Fehler 1: Gewicht auf dem kurveninneren Bein. Dies ist der absolute Klassiker bei Anfängern. Wer sich aus Angst vor der Kurve nach innen lehnt und das innere Bein belastet, verliert den Kantengrip auf dem steuernden Außenbein. Das Resultat ist, dass die Skates einfach geradeaus weiterrollen oder man unsanft zur Kurveninnenseite kippt. Fehler 2: Steife Kniegelenke. Wenn du den A-Frame Turn mit durchgedrückten Beinen versuchst, kannst du den nötigen 70%-Druck physikalisch nicht auf die Innenkante deines äußeren Skates übertragen. Die Kraft verpufft. Du musst zwingend tief in die Knie gehen! * Fehler 3: Starre Schultern.

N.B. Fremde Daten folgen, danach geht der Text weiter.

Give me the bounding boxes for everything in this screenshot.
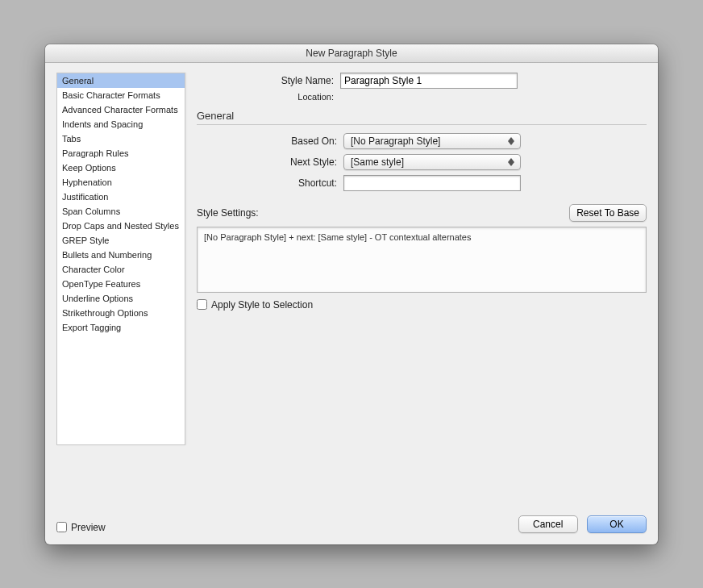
style-name-label: Style Name:: [197, 75, 340, 86]
sidebar-item-hyphenation[interactable]: Hyphenation: [57, 175, 185, 190]
next-style-label: Next Style:: [200, 156, 343, 168]
dialog-title: New Paragraph Style: [45, 44, 658, 63]
apply-style-checkbox-row[interactable]: Apply Style to Selection: [197, 299, 647, 311]
sidebar-item-drop-caps-and-nested-styles[interactable]: Drop Caps and Nested Styles: [57, 219, 185, 233]
dialog-new-paragraph-style: New Paragraph Style GeneralBasic Charact…: [45, 44, 658, 544]
sidebar-item-paragraph-rules[interactable]: Paragraph Rules: [57, 146, 185, 161]
ok-button[interactable]: OK: [587, 515, 647, 533]
next-style-value: [Same style]: [351, 156, 404, 168]
sidebar-item-keep-options[interactable]: Keep Options: [57, 161, 185, 175]
based-on-label: Based On:: [200, 136, 343, 147]
style-settings-label: Style Settings:: [197, 207, 259, 219]
style-settings-textarea[interactable]: [No Paragraph Style] + next: [Same style…: [197, 227, 647, 293]
sidebar-item-tabs[interactable]: Tabs: [57, 131, 185, 146]
cancel-button[interactable]: Cancel: [518, 515, 578, 533]
next-style-select[interactable]: [Same style]: [343, 154, 521, 170]
dropdown-icon: [505, 156, 517, 169]
preview-checkbox[interactable]: [56, 522, 67, 532]
sidebar-item-underline-options[interactable]: Underline Options: [57, 291, 185, 306]
sidebar-item-opentype-features[interactable]: OpenType Features: [57, 277, 185, 291]
section-title-general: General: [197, 106, 647, 124]
sidebar-item-indents-and-spacing[interactable]: Indents and Spacing: [57, 117, 185, 131]
sidebar-item-character-color[interactable]: Character Color: [57, 262, 185, 277]
based-on-select[interactable]: [No Paragraph Style]: [343, 133, 521, 149]
footer-buttons: Cancel OK: [518, 515, 647, 533]
location-label: Location:: [197, 92, 340, 102]
sidebar-item-bullets-and-numbering[interactable]: Bullets and Numbering: [57, 248, 185, 262]
preview-label: Preview: [71, 522, 106, 533]
sidebar-item-span-columns[interactable]: Span Columns: [57, 204, 185, 219]
sidebar-item-strikethrough-options[interactable]: Strikethrough Options: [57, 306, 185, 320]
shortcut-label: Shortcut:: [200, 177, 343, 189]
sidebar-item-justification[interactable]: Justification: [57, 190, 185, 204]
category-sidebar: GeneralBasic Character FormatsAdvanced C…: [56, 73, 185, 445]
apply-style-label: Apply Style to Selection: [211, 299, 313, 311]
apply-style-checkbox[interactable]: [197, 299, 207, 310]
dialog-content: GeneralBasic Character FormatsAdvanced C…: [45, 63, 658, 507]
svg-marker-3: [508, 162, 514, 166]
preview-checkbox-row[interactable]: Preview: [56, 522, 106, 533]
sidebar-item-export-tagging[interactable]: Export Tagging: [57, 320, 185, 335]
sidebar-item-general[interactable]: General: [57, 73, 185, 88]
shortcut-input[interactable]: [343, 175, 521, 191]
dialog-footer: Preview Cancel OK: [45, 507, 658, 544]
section-divider: [197, 124, 647, 125]
sidebar-item-basic-character-formats[interactable]: Basic Character Formats: [57, 88, 185, 102]
reset-to-base-button[interactable]: Reset To Base: [569, 204, 647, 222]
dropdown-icon: [505, 135, 517, 148]
sidebar-item-advanced-character-formats[interactable]: Advanced Character Formats: [57, 102, 185, 117]
style-name-input[interactable]: [340, 73, 518, 89]
based-on-value: [No Paragraph Style]: [351, 136, 440, 147]
main-panel: Style Name: Location: General Based On: …: [197, 73, 647, 501]
sidebar-item-grep-style[interactable]: GREP Style: [57, 233, 185, 248]
svg-marker-1: [508, 141, 514, 145]
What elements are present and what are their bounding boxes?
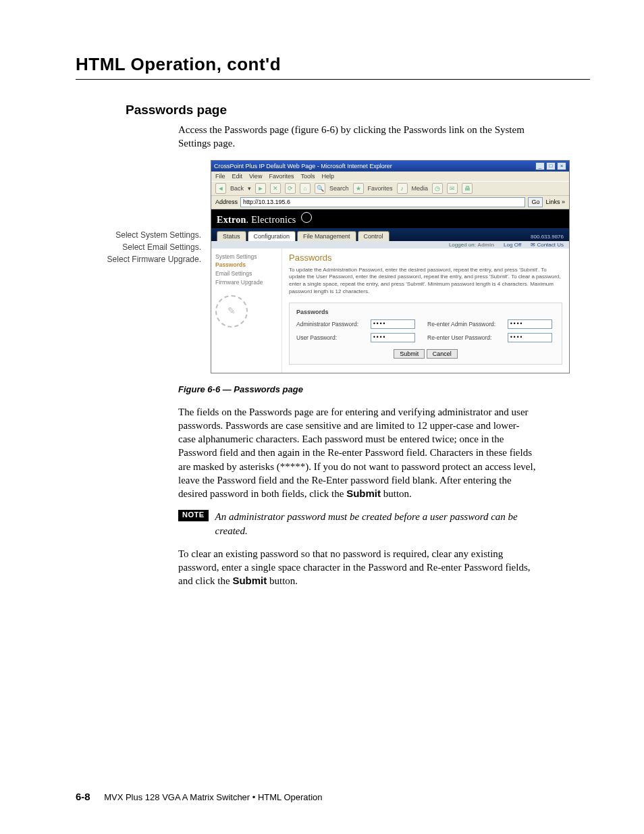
cancel-button[interactable]: Cancel xyxy=(427,349,458,359)
favorites-icon[interactable]: ★ xyxy=(353,183,364,194)
tab-status[interactable]: Status xyxy=(217,231,246,241)
divider xyxy=(76,79,590,80)
admin-password-re-field[interactable] xyxy=(508,319,552,329)
note-text: An administrator password must be create… xyxy=(215,510,536,538)
submit-bold-1: Submit xyxy=(346,488,381,499)
intro-paragraph: Access the Passwords page (figure 6-6) b… xyxy=(178,123,536,151)
paragraph-2: To clear an existing password so that no… xyxy=(178,547,536,588)
figure-caption: Figure 6-6 — Passwords page xyxy=(178,384,590,394)
contact-link[interactable]: Contact Us xyxy=(537,242,564,248)
sidebar-item-passwords[interactable]: Passwords xyxy=(215,261,277,269)
admin-password-field[interactable] xyxy=(371,319,415,329)
note: NOTE An administrator password must be c… xyxy=(178,510,536,538)
tab-configuration[interactable]: Configuration xyxy=(248,231,296,241)
sub-bar: Logged on: Admin Log Off ✉ Contact Us xyxy=(211,241,569,249)
tab-file-management[interactable]: File Management xyxy=(297,231,356,241)
callout-firmware-upgrade: Select Firmware Upgrade. xyxy=(76,253,201,265)
figure-callouts: Select System Settings. Select Email Set… xyxy=(76,229,201,265)
user-password-re-field[interactable] xyxy=(508,333,552,342)
menu-view[interactable]: View xyxy=(249,173,262,180)
mail-icon[interactable]: ✉ xyxy=(447,183,458,194)
submit-bold-2: Submit xyxy=(232,575,267,586)
menu-bar: File Edit View Favorites Tools Help xyxy=(211,172,569,181)
admin-password-label: Administrator Password: xyxy=(296,321,361,328)
minimize-icon[interactable]: _ xyxy=(535,162,545,170)
tab-control[interactable]: Control xyxy=(358,231,390,241)
address-label: Address xyxy=(215,199,238,205)
menu-file[interactable]: File xyxy=(215,173,225,180)
maximize-icon[interactable]: □ xyxy=(546,162,556,170)
links-label[interactable]: Links » xyxy=(545,199,565,205)
browser-window: CrossPoint Plus IP Default Web Page - Mi… xyxy=(211,160,570,373)
menu-tools[interactable]: Tools xyxy=(300,173,315,180)
footer: 6-8 MVX Plus 128 VGA A Matrix Switcher •… xyxy=(76,791,323,803)
print-icon[interactable]: 🖶 xyxy=(462,183,473,194)
refresh-icon[interactable]: ⟳ xyxy=(285,183,296,194)
section-title: Passwords page xyxy=(126,103,590,118)
note-badge: NOTE xyxy=(178,510,209,521)
menu-edit[interactable]: Edit xyxy=(232,173,243,180)
brand-bar: Extron. Electronics xyxy=(211,209,569,228)
passwords-panel: Passwords Administrator Password: Re-ent… xyxy=(289,303,562,365)
sidebar: System Settings Passwords Email Settings… xyxy=(211,249,282,373)
address-input[interactable] xyxy=(240,197,525,207)
figure: Select System Settings. Select Email Set… xyxy=(76,160,590,373)
user-password-re-label: Re-enter User Password: xyxy=(427,334,498,341)
logged-on-label: Logged on: xyxy=(449,242,476,248)
stop-icon[interactable]: ✕ xyxy=(270,183,281,194)
window-titlebar: CrossPoint Plus IP Default Web Page - Mi… xyxy=(211,161,569,172)
media-icon[interactable]: ♪ xyxy=(397,183,408,194)
footer-text: MVX Plus 128 VGA A Matrix Switcher • HTM… xyxy=(104,792,322,802)
media-button[interactable]: Media xyxy=(412,185,429,192)
forward-icon[interactable]: ► xyxy=(255,183,266,194)
admin-password-re-label: Re-enter Admin Password: xyxy=(427,321,498,328)
chapter-title: HTML Operation, cont'd xyxy=(76,54,590,75)
user-password-label: User Password: xyxy=(296,334,361,341)
logoff-link[interactable]: Log Off xyxy=(504,242,521,248)
search-icon[interactable]: 🔍 xyxy=(315,183,325,194)
menu-favorites[interactable]: Favorites xyxy=(269,173,294,180)
page-number: 6-8 xyxy=(76,791,90,802)
submit-button[interactable]: Submit xyxy=(394,349,425,359)
go-button[interactable]: Go xyxy=(528,197,543,207)
paragraph-1: The fields on the Passwords page are for… xyxy=(178,405,536,501)
window-title: CrossPoint Plus IP Default Web Page - Mi… xyxy=(214,163,392,170)
main-panel: Passwords To update the Administration P… xyxy=(282,249,569,373)
search-button[interactable]: Search xyxy=(329,185,349,192)
brand-name-b: Electronics xyxy=(251,215,296,225)
menu-help[interactable]: Help xyxy=(321,173,334,180)
page-heading: Passwords xyxy=(289,253,562,263)
sidebar-item-system-settings[interactable]: System Settings xyxy=(215,253,277,261)
logged-user: Admin xyxy=(477,242,494,248)
close-icon[interactable]: × xyxy=(557,162,566,170)
panel-title: Passwords xyxy=(296,309,555,315)
sidebar-item-firmware-upgrade[interactable]: Firmware Upgrade xyxy=(215,278,277,287)
back-icon[interactable]: ◄ xyxy=(215,183,226,194)
page-explanation: To update the Administration Password, e… xyxy=(289,267,562,296)
globe-icon xyxy=(301,212,312,223)
page-content: Extron. Electronics Status Configuration… xyxy=(211,209,569,373)
tabs-row: Status Configuration File Management Con… xyxy=(211,228,569,241)
phone-number: 800.633.9876 xyxy=(531,234,564,240)
callout-system-settings: Select System Settings. xyxy=(76,229,201,241)
brand-name-a: Extron xyxy=(217,215,246,225)
sidebar-item-email-settings[interactable]: Email Settings xyxy=(215,269,277,278)
toolbar: ◄ Back ▾ ► ✕ ⟳ ⌂ 🔍 Search ★ Favorites ♪ … xyxy=(211,181,569,196)
user-password-field[interactable] xyxy=(371,333,415,342)
callout-email-settings: Select Email Settings. xyxy=(76,241,201,253)
home-icon[interactable]: ⌂ xyxy=(300,183,311,194)
favorites-button[interactable]: Favorites xyxy=(368,185,393,192)
history-icon[interactable]: ◷ xyxy=(432,183,443,194)
back-button[interactable]: Back xyxy=(230,185,244,192)
seal-icon: ✎ xyxy=(215,295,248,328)
address-bar: Address Go Links » xyxy=(211,196,569,209)
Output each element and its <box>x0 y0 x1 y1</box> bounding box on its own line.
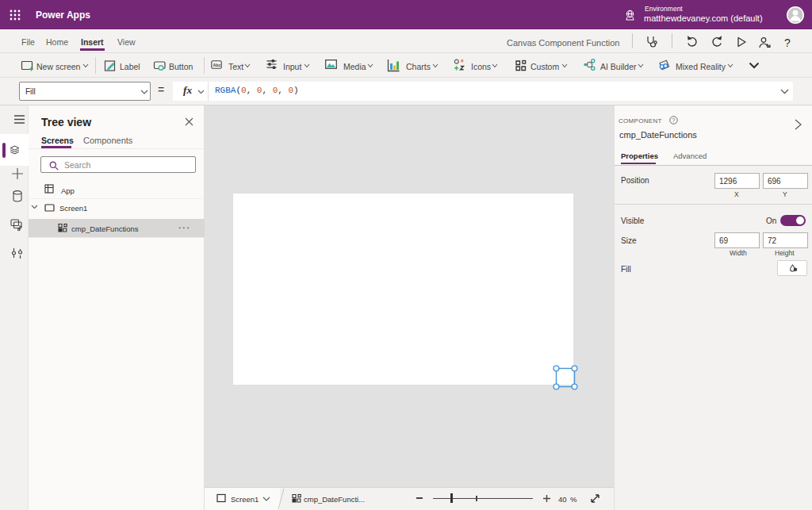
svg-text:?: ? <box>672 117 675 123</box>
svg-text:Abc: Abc <box>213 63 220 67</box>
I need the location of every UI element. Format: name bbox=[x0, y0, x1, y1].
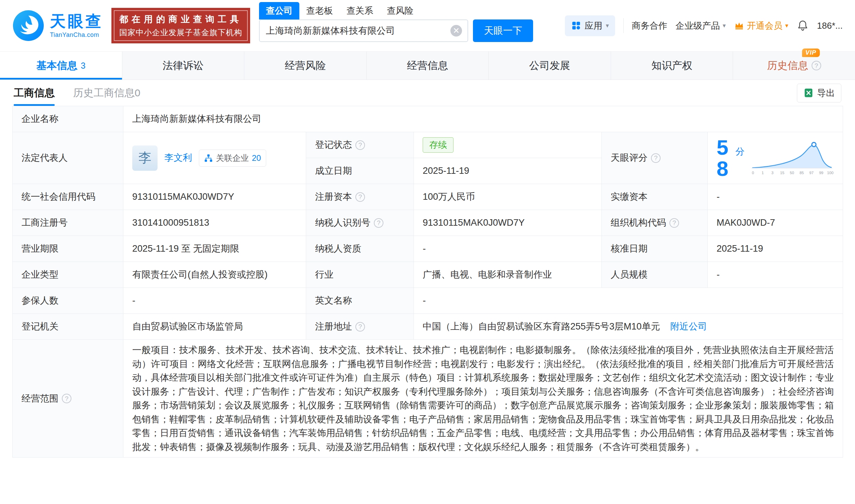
search-tab-boss[interactable]: 查老板 bbox=[299, 2, 340, 19]
tab-basic-info-count: 3 bbox=[81, 61, 85, 71]
vip-badge: VIP bbox=[802, 48, 820, 57]
reg-status-value: 存续 bbox=[414, 132, 602, 158]
business-term-value: 2025-11-19 至 无固定期限 bbox=[123, 236, 306, 262]
business-scope-value: 一般项目：技术服务、技术开发、技术咨询、技术交流、技术转让、技术推广；电视剧制作… bbox=[123, 340, 843, 458]
legal-rep-name-link[interactable]: 李文利 bbox=[164, 151, 192, 165]
legal-rep-label: 法定代表人 bbox=[13, 132, 123, 184]
help-icon[interactable]: ? bbox=[651, 153, 661, 163]
tab-intellectual-property[interactable]: 知识产权 bbox=[611, 52, 733, 80]
slogan-line2: 国家中小企业发展子基金旗下机构 bbox=[119, 27, 242, 38]
company-name-label: 企业名称 bbox=[13, 106, 123, 132]
taxpayer-id-label: 纳税人识别号? bbox=[306, 210, 414, 236]
tab-label: 法律诉讼 bbox=[163, 59, 204, 73]
company-type-label: 企业类型 bbox=[13, 262, 123, 288]
company-type-value: 有限责任公司(自然人投资或控股) bbox=[123, 262, 306, 288]
legal-rep-cell: 李 李文利 关联企业 20 bbox=[123, 132, 306, 184]
caret-down-icon: ▾ bbox=[723, 22, 726, 29]
address-value: 中国（上海）自由贸易试验区东育路255弄5号3层M10单元 附近公司 bbox=[414, 314, 843, 340]
score-value: 58 bbox=[717, 137, 734, 179]
vip-upgrade-menu[interactable]: 开通会员 ▾ bbox=[734, 20, 788, 32]
apps-grid-icon bbox=[571, 20, 581, 31]
tianyancha-logo-icon bbox=[12, 10, 44, 42]
notifications-bell-icon[interactable] bbox=[797, 19, 809, 32]
row-business-term: 营业期限 2025-11-19 至 无固定期限 纳税人资质 - 核准日期 202… bbox=[13, 236, 843, 262]
insured-label: 参保人数 bbox=[13, 288, 123, 314]
approval-date-value: 2025-11-19 bbox=[708, 236, 843, 262]
establish-date-value: 2025-11-19 bbox=[414, 158, 602, 184]
tab-legal-litigation[interactable]: 法律诉讼 bbox=[122, 52, 245, 80]
company-name-value: 上海琦尚新新媒体科技有限公司 bbox=[123, 106, 843, 132]
staff-size-label: 人员规模 bbox=[602, 262, 708, 288]
row-credit-code: 统一社会信用代码 91310115MAK0J0WD7Y 注册资本? 100万人民… bbox=[13, 184, 843, 210]
score-unit: 分 bbox=[735, 145, 745, 159]
reg-status-label: 登记状态? bbox=[306, 132, 414, 158]
org-chart-icon bbox=[204, 154, 213, 163]
related-companies-tag[interactable]: 关联企业 20 bbox=[199, 150, 266, 167]
help-icon[interactable]: ? bbox=[355, 322, 365, 332]
search-tab-risk[interactable]: 查风险 bbox=[380, 2, 420, 19]
row-reg-authority: 登记机关 自由贸易试验区市场监管局 注册地址? 中国（上海）自由贸易试验区东育路… bbox=[13, 314, 843, 340]
tab-company-development[interactable]: 公司发展 bbox=[489, 52, 611, 80]
caret-down-icon: ▾ bbox=[606, 22, 609, 29]
nearby-companies-link[interactable]: 附近公司 bbox=[670, 321, 707, 332]
establish-date-label: 成立日期 bbox=[306, 158, 414, 184]
excel-icon bbox=[803, 88, 814, 98]
logo-text: 天眼查 TianYanCha.com bbox=[50, 13, 103, 39]
tab-label: 经营信息 bbox=[407, 59, 448, 73]
credit-code-label: 统一社会信用代码 bbox=[13, 184, 123, 210]
tab-label: 公司发展 bbox=[529, 59, 570, 73]
tab-operation-info[interactable]: 经营信息 bbox=[367, 52, 489, 80]
account-menu[interactable]: 186*... bbox=[817, 20, 843, 31]
legal-rep-avatar[interactable]: 李 bbox=[132, 145, 158, 171]
reg-number-label: 工商注册号 bbox=[13, 210, 123, 236]
reg-number-value: 310141000951813 bbox=[123, 210, 306, 236]
enterprise-product-menu[interactable]: 企业级产品 ▾ bbox=[676, 20, 726, 32]
search-input[interactable] bbox=[266, 26, 450, 36]
row-company-type: 企业类型 有限责任公司(自然人投资或控股) 行业 广播、电视、电影和录音制作业 … bbox=[13, 262, 843, 288]
search-button[interactable]: 天眼一下 bbox=[473, 19, 533, 42]
related-companies-count: 20 bbox=[252, 152, 261, 164]
subtab-business-registration[interactable]: 工商信息 bbox=[14, 80, 55, 106]
tianyancha-logo[interactable]: 天眼查 TianYanCha.com bbox=[12, 10, 103, 42]
help-icon[interactable]: ? bbox=[374, 218, 383, 228]
reg-authority-value: 自由贸易试验区市场监管局 bbox=[123, 314, 306, 340]
search-tabs: 查公司 查老板 查关系 查风险 bbox=[259, 2, 533, 19]
top-header: 天眼查 TianYanCha.com 都在用的商业查询工具 国家中小企业发展子基… bbox=[0, 0, 855, 51]
subtab-history-registration[interactable]: 历史工商信息0 bbox=[73, 80, 140, 106]
brand-slogan-badge: 都在用的商业查询工具 国家中小企业发展子基金旗下机构 bbox=[111, 8, 250, 43]
help-icon[interactable]: ? bbox=[669, 218, 679, 228]
industry-value: 广播、电视、电影和录音制作业 bbox=[414, 262, 602, 288]
header-nav: 应用 ▾ 商务合作 企业级产品 ▾ 开通会员 ▾ 186*... bbox=[565, 15, 843, 36]
tab-operation-risk[interactable]: 经营风险 bbox=[244, 52, 367, 80]
help-icon[interactable]: ? bbox=[355, 140, 365, 150]
business-cooperation-link[interactable]: 商务合作 bbox=[632, 20, 667, 32]
help-icon[interactable]: ? bbox=[62, 394, 71, 403]
tab-basic-info[interactable]: 基本信息 3 bbox=[0, 52, 122, 80]
reg-capital-label: 注册资本? bbox=[306, 184, 414, 210]
company-info-table: 企业名称 上海琦尚新新媒体科技有限公司 法定代表人 李 李文利 关联企业 20 bbox=[12, 106, 843, 458]
export-button[interactable]: 导出 bbox=[797, 84, 841, 102]
subsection-bar: 工商信息 历史工商信息0 导出 bbox=[0, 80, 855, 106]
export-label: 导出 bbox=[817, 87, 835, 99]
clear-search-icon[interactable]: ✕ bbox=[450, 25, 462, 37]
search-tab-relations[interactable]: 查关系 bbox=[340, 2, 380, 19]
search-tab-company[interactable]: 查公司 bbox=[259, 2, 299, 19]
tianyan-score[interactable]: 58 分 0 1 3 15 50 85 97 bbox=[717, 137, 834, 179]
reg-authority-label: 登记机关 bbox=[13, 314, 123, 340]
tab-history-info[interactable]: 历史信息 VIP ? bbox=[733, 52, 855, 80]
org-code-label: 组织机构代码? bbox=[602, 210, 708, 236]
tab-basic-info-label: 基本信息 bbox=[36, 59, 77, 73]
vip-label: 开通会员 bbox=[747, 20, 783, 32]
help-icon[interactable]: ? bbox=[812, 61, 821, 70]
slogan-line1: 都在用的商业查询工具 bbox=[119, 13, 242, 25]
status-badge: 存续 bbox=[423, 137, 453, 153]
enterprise-product-label: 企业级产品 bbox=[676, 20, 720, 32]
help-icon[interactable]: ? bbox=[355, 192, 365, 202]
svg-text:1: 1 bbox=[762, 170, 764, 174]
subtab-label: 工商信息 bbox=[14, 86, 55, 100]
search-area: 查公司 查老板 查关系 查风险 ✕ 天眼一下 bbox=[259, 2, 533, 42]
apps-menu-button[interactable]: 应用 ▾ bbox=[565, 15, 615, 36]
row-insured: 参保人数 - 英文名称 - bbox=[13, 288, 843, 314]
svg-text:100: 100 bbox=[827, 170, 833, 174]
crown-icon bbox=[734, 20, 744, 31]
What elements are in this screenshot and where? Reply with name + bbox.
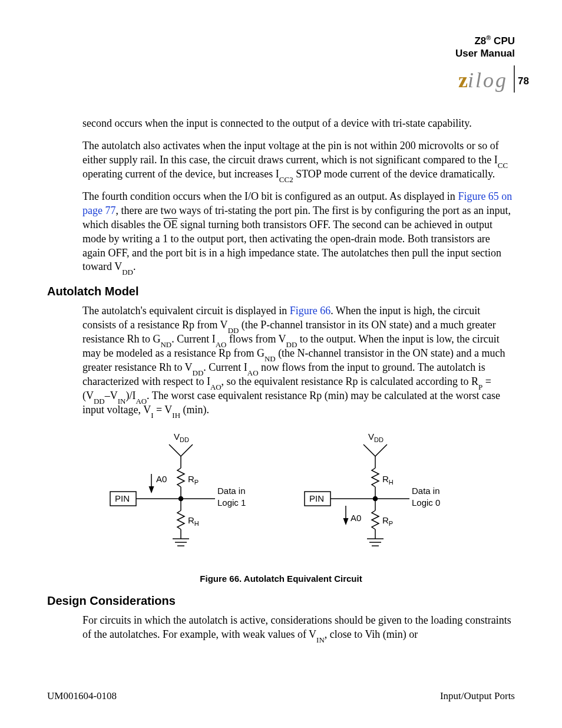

Wer verkrampft geradeaus auf den Boden starrt, während er versucht, mit den Füßen zu lenken, blockiert seine eigene Biomechanik. Die Rotation muss zwingend oben am Kopf beginnen.

## Sicherheitshinweise Achte beim Üben der Kurven unbedingt darauf, dass deine Fahrbahn frei von Steinchen oder Rollsplitt ist, da die Skates in der Kurvenlage empfindlicher auf Rutschpartien reagieren. Wenn du während des A-Frame Turns das Gleichgewicht verlierst, erinnere dich an die wichtigste Regel im Inlineskaten: "Oh no, go low!" Beuge deine Knie sofort noch tiefer an, um deinen Schwerpunkt zu senken und so das Wegrutschen der Rollen zu verhindern.

## Pro-Tipp Nutze ein mentales Stichwort (Cue) aus der Sportpsychologie, das auch in fortgeschrittenen Richtungswechseln gelehrt wird: Denke bei der Gewichtsverlagerung auf das äußere Bein intensiv das Wort "Carve" (Schneiden) [4]. Diese Visualisierung hilft deinem Gehirn, die Bewegung nicht als passives Rollen zu verstehen, sondern als ein aktives Hineindrücken der äußeren Rollenkante in den Asphalt. So werden deine Kurvenradien deutlich präziser und kraftvoller!

Schritt für Schritt

  1. Schritt 1: Der breite Stand (Wide-Stance): Gehe aus dem parallelen Gleiten in einen breiten, A-förmigen Stand, um eine stabile Basis für die Kurve zu schaffen.
  2. Schritt 2: Blick- und Schulterrotation: Rotiere deinen Kopf und deine Schultern in die Richtung, in die du fahren möchtest (z.B. Schulterblick nach links für eine Linkskurve).
  3. Schritt 3: 70 % Gewichtsverlagerung: Verlagere etwa 70 % deines Körpergewichts auf das äußere Bein und drücke es sanft auf die Innenkante, um den Bogen zu schneiden.
  4. Schritt 4: Ausfahren und Zentrieren: Sobald die Kurve vollendet ist, bringst du dein Gewicht wieder zu 50/50 in die Mitte und schließt die Beine zur parallelen Grundhaltung.